▶ **What you need to do**: The expected response is an exact repetition of every record, with images excluded.

[Stored records]
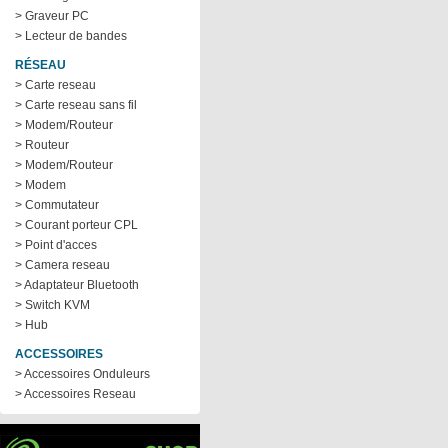
> Graveur PC
> Lecteur de bandes
RÉSEAU
> Carte reseau
> Carte reseau sans fil
> Modem/Routeur
> Routeur
> Modem/Routeur
> Modem
> Commutateur
> Courant porteur CPL
> Point d'acces
> Camera reseau
> Adaptateur Bluetooth
> Switch KVM
> Hub
ACCESSOIRES
> Accessoires Onduleurs
> Accessoires Reseau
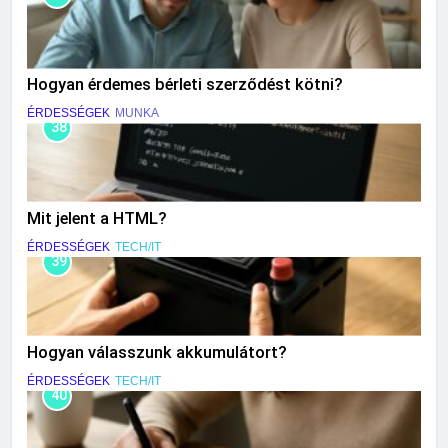
Hogyan érdemes bérleti szerződést kötni?
ÉRDESSÉGEK
MUNKA
38
Mit jelent a HTML?
ÉRDESSÉGEK
TECH/IT
39
Hogyan válasszunk akkumulátort?
ÉRDESSÉGEK
TECH/IT
40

▶ **Result for this task**:
> Graveur PC
> Lecteur de bandes
RÉSEAU
> Carte reseau
> Carte reseau sans fil
> Modem/Routeur
> Routeur
> Modem/Routeur
> Modem
> Commutateur
> Courant porteur CPL
> Point d'acces
> Camera reseau
> Adaptateur Bluetooth
> Switch KVM
> Hub
ACCESSOIRES
> Accessoires Onduleurs
> Accessoires Reseau
Hogyan érdemes bérleti szerződést kötni?
ÉRDESSÉGEK
MUNKA
38
Mit jelent a HTML?
ÉRDESSÉGEK
TECH/IT
39
Hogyan válasszunk akkumulátort?
ÉRDESSÉGEK
TECH/IT
40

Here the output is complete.